The Planet Fitness Conundrum-Judgement Free or Discriminating?
Planet Fitness is a franchise gym chain which originated out of New Hampshire. To carve out their niche in this competitive industry, they created a ‘judgement free, everyone welcome except lunkheads ‘ corporate policy. Founder Mike Grondahl wanted to create a milder atmosphere, where no one feels intimidated or judged.
Their complete philosophy:
“As the most innovative health club brand in the United States, Planet Fitness is known for a lot of things – our absurdly low prices, our Lunk™ Alarm, and most of all perhaps, for our Judgement Free Zone® philosophy, which means members can relax, get in shape, and have fun without being subjected to the hard-core, look-at-me attitude that exists in too many gyms.
To enforce their corporate culture, they installed ‘lunk alarms,’ loud sirens set off when someone grunts too loud or drops weights. From the start, they have not hesitated to eject any member who sets off the ‘lunk’ alarm twice or fails to follow their dress code, shown in the image at right.
The company has found success through their methods, and made Inc. Magazine’s fastest growing (private) businesses list at one point. On their website, visitors can read the words: “A diverse, Judgement Free Zone...” This extends to the staff, who are not salespeople, and the free trainers. As planet fitness literature says, “If you’re looking for a comfortable, friendly place to exercise, and like a great deal, then you’ll love Planet Fitness.”
The memberships are certainly cheap, an average of $15/month, but to draw their desired clientele, the company has created advertisements stereotyping and insulting bodybuilders. You may have seen this ad before:
The planet fitness commercials subjectively define the demographic they are catering to. Funny or not, they do pass judgement on anyone resembling a bodybuilder. Their advertisements make it clear that not everyone is welcome.
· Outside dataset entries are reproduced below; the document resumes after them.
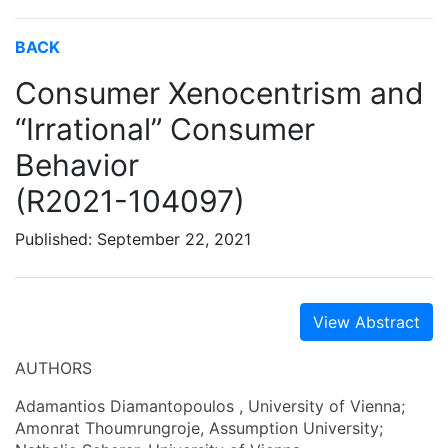
BACK
Consumer Xenocentrism and
“Irrational” Consumer
Behavior
(R2021-104097)
Published: September 22, 2021
View Abstract
AUTHORS
Adamantios Diamantopoulos , University of Vienna;
Amonrat Thoumrungroje, Assumption University;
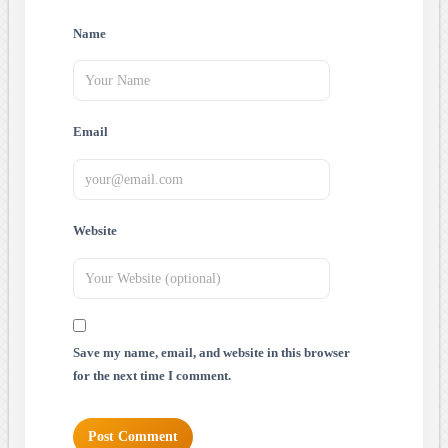
Name
Email
Website
Save my name, email, and website in this browser
for the next time I comment.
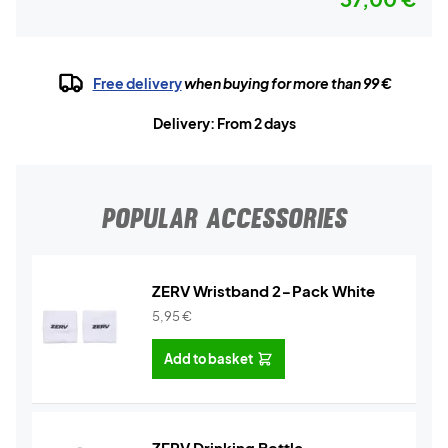
Free delivery
when buying for more than 99 €
Delivery: From 2 days
POPULAR ACCESSORIES
ZERV Wristband 2-Pack White
5,95
€
Add to basket
ZERV Drinking Bottle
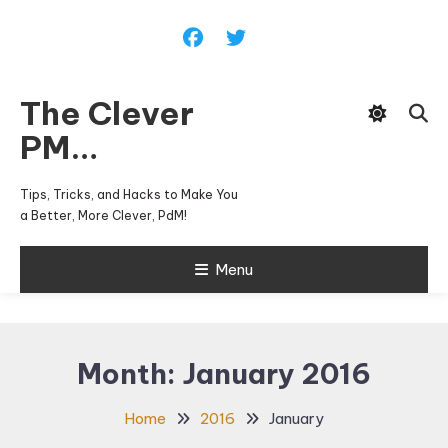
Skip
To
Content
The Clever
PM…
Tips, Tricks, and Hacks to Make You
a Better, More Clever, PdM!
Menu
Month:
January 2016
Home
2016
January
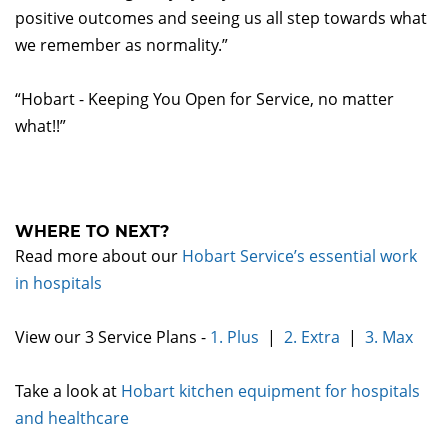
positive outcomes and seeing us all step towards what
we remember as normality.”
“Hobart - Keeping You Open for Service, no matter
what!!”
WHERE TO NEXT?
Read more about our
Hobart Service’s essential work
in hospitals
View our 3 Service Plans -
1. Plus
|
2. Extra
|
3. Max
Take a look at
Hobart kitchen equipment for hospitals
and healthcare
Planet Fitness commercials get their point across through stereotyping and discrimination. They have created an atmosphere that is friendly, so long as your workouts don’t get so intense that you start making noise. Grunting is especially frowned upon, and can set off the ‘lunk alarm.’ This is a real thing, as seen in the video below:
Discrimination or Policy?
All arguments cease with the power of choice. If this atmosphere is too mild for someone, they do not have to workout there. The controversy stems from the blatant discrimination against people who the company or specific franchise deems ‘lunkheads.’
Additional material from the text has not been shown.